Then came “early music,” also known as period performance. Early musicians researched period instruments, rediscovered forgotten composers, revived old performance practices and in effect declared war on the interventionist musical culture of the mid-19th century. They set out to make their case with fundamentalist fervor, espousing lighter forces, faster speeds and period instruments. And through the 1970’s and 80’s they mutiplied and gathered force.

At the start they were largely dismissed as eccentrics, the musical equivalents of New Agers and Flat Earthists. The British conductor Neville Marriner, who championed the performance of early repertory with a relaxed sense of period style on modern instruments, called them “the open-toed-sandals and brown-bread set.” Early players on period instruments were often scorned as musicological types unable to master their exotic instruments and play in tune.

But sooner than anyone might have expected, they gained the upper hand. They espoused their gospel of period instruments, original sound and composers’ intentions in dogmatic, almost moral terms, often shaming conventional instrumentalists and ensembles away from early repertory. Along with the advent of the CD, their new-found repertory and fascinating new-old sound gave a boost to a classical recording industry then (as ever) in need of one.

If early-music specialists have since lost some of their combative edge, it is largely because they have been absorbed into the mainstream, with pianists emulating the sound of the harpsichord in Bach, symphony orchestras scaling themselves down to chamber proportions in Beethoven and almost all performers adopting aspects of period style.

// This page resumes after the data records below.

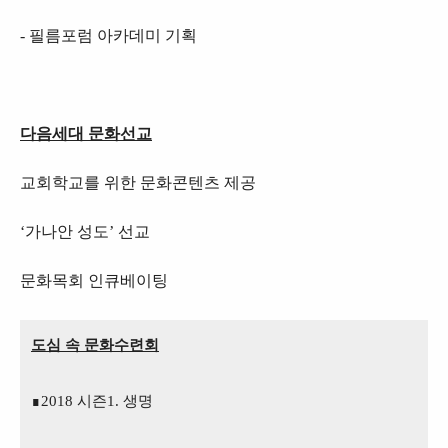
- 필름포럼 아카데미 기획
다음세대 문화선교
교회학교를 위한 문화콘텐츠 제공
‘
가나안 성도
’
선교
문화목회 인큐베이팅
도심 속 문화수련회
∎2018 시즌1. 생명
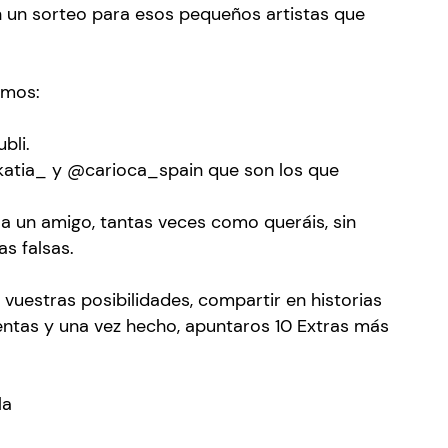
un sorteo para esos pequeños artistas que
emos:
bli.
atia_ y @carioca_spain que son los que
un amigo, tantas veces como queráis, sin
as falsas.
 vuestras posibilidades, compartir en historias
ntas y una vez hecho, apuntaros 10 Extras más
la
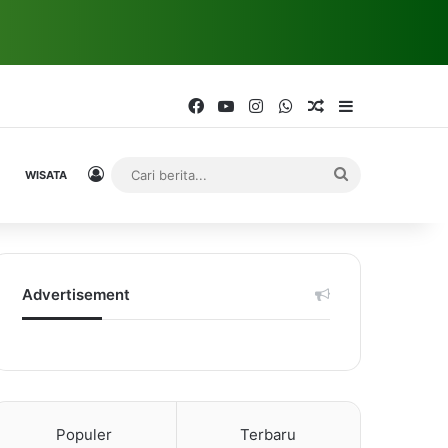
Facebook
YouTube
Instagram
WhatsApp
Random Article
Sidebar
Log In
Cari
WISATA
berita...
Advertisement
Populer
Terbaru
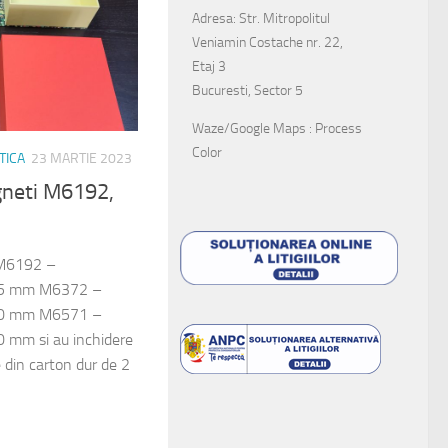
Adresa: Str. Mitropolitul
Veniamin Costache nr. 22,
Etaj 3
Bucuresti, Sector 5
Waze/Google Maps : Process
Color
TICA
23 MARTIE 2023
agneti M6192,
: M6192 –
65 mm M6372 –
60 mm M6571 –
 mm si au inchidere
 din carton dur de 2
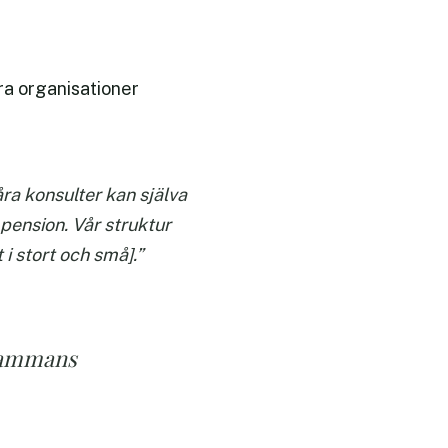
ra organisationer
ra konsulter kan själva
 pension. Vår struktur
i stort och små].”
lsammans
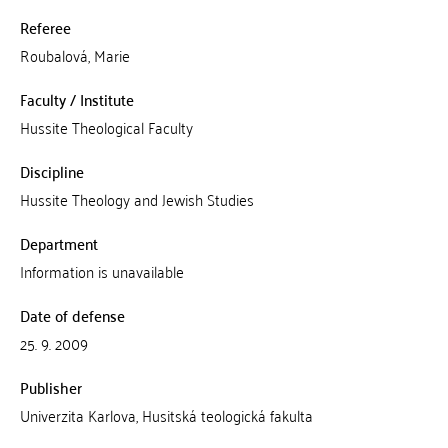
Referee
Roubalová, Marie
Faculty / Institute
Hussite Theological Faculty
Discipline
Hussite Theology and Jewish Studies
Department
Information is unavailable
Date of defense
25. 9. 2009
Publisher
Univerzita Karlova, Husitská teologická fakulta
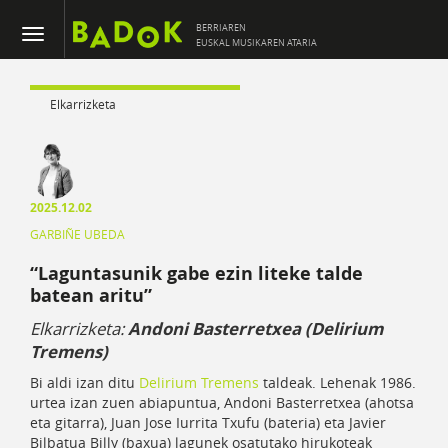
BERRIAREN
EUSKAL MUSIKAREN ATARIA
Elkarrizketa
2025.12.02
GARBIÑE UBEDA
“Laguntasunik gabe ezin liteke talde
batean aritu”
Elkarrizketa:
Andoni Basterretxea (Delirium
Tremens)
Bi aldi izan ditu
Delirium Tremens
taldeak. Lehenak 1986.
urtea izan zuen abiapuntua, Andoni Basterretxea (ahotsa
eta gitarra), Juan Jose Iurrita Txufu (bateria) eta Javier
Bilbatua Billy (baxua) lagunek osatutako hirukoteak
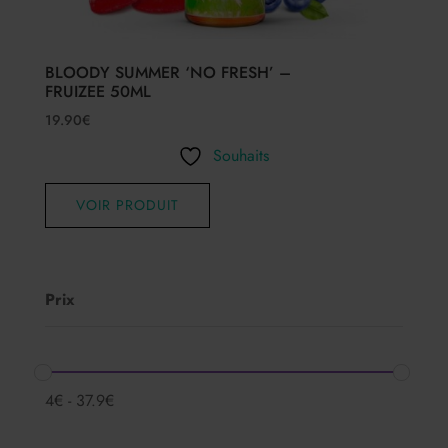
BLOODY SUMMER ‘NO FRESH’ –
FRUIZEE 50ML
19.90
€
Souhaits
VOIR PRODUIT
Prix
4
€
-
37.9
€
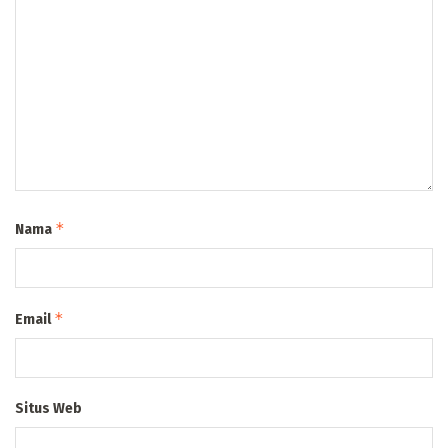
*
Nama
*
Email
Situs Web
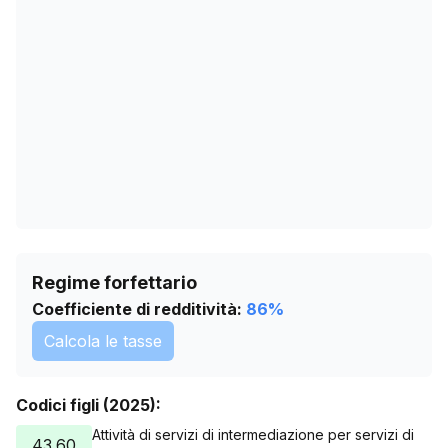
24/04/2026
32
28/05/2026
34
01/07/2026
40
04/08/2026
45
Regime forfettario
Coefficiente di redditività:
86
%
Calcola le tasse
Codici figli (2025):
Attività di servizi di intermediazione per servizi di
43.60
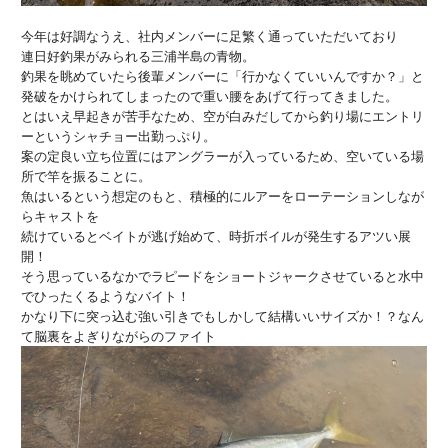
今年は好調なうえ、社内メンバーに足繁く通っていただいており
連日好釣果がみられる三浦半島の青物。
釣果を眺めていたら後輩メンバーに「行かなくていいんですか？」と
発破をかけられてしまったので重い腰をあげて行ってきました。
とはいえ早起きが苦手なため、空が白みだしてから釣り場にエントリ
ーというシャチョー出勤っぷり。
案の定良い立ち位置にはアングラーが入っているため、空いている場
所で竿を振ることに。
魚はいるという想定のもと、積極的にルアーをローテーションしなが
らキャストを
続けているとベイトが逃げ始めて、時折ボイルが発生するアツい展
開！
そう思っているなかでラピードをショートジャークさせていると水中
でひったくるようなバイト！
かなり下に突っ込む強い引きでもしかして結構いいサイズか！？なん
て脳裏をよぎりながらのファイト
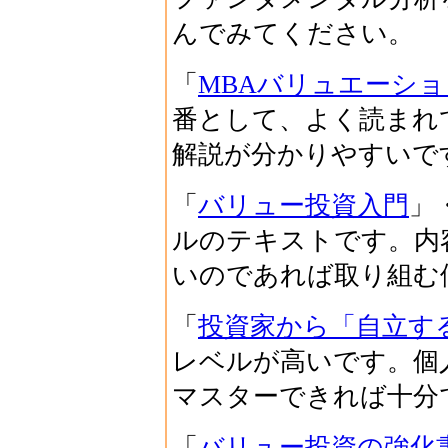
んでみてください。
「
MBAバリュエーショ
番として、よく読まれ
解説が分かりやすいで
「
バリュー投資入門
」
ルのテキストです。内
いのであれば取り組む
「
投資家から「自立す
レベルが高いです。個
マスターできれば十分
「
バリュー投資の強化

So what was once a counterculture on the barricades, pleading its cause hot with passion, has for the most part won its arguments. The heat has cooled, and maybe some of the excitement. Performers who were its enfants terribles have become its elder statesmen.

The British harpsichordist and conductor Trevor Pinnock, for one, is celebrating his 60th birthday by revisiting a landmark in both his professional life and the period-performance movement. In 1981 Mr. Pinnock and his band, the English Concert, caught the wave of excitement about period performance with a celebrated recording of Bach’s “Brandenburg” Concertos for Deutsche Grammophon. It opened many ears, turning Mr. Pinnock and his players into stars. Now he is recording the “Brandenburgs” again, for the Avie label, this time with a crack new band, assembled from players in leading period ensembles, which recently convened in Sheffield, England, before a international tour.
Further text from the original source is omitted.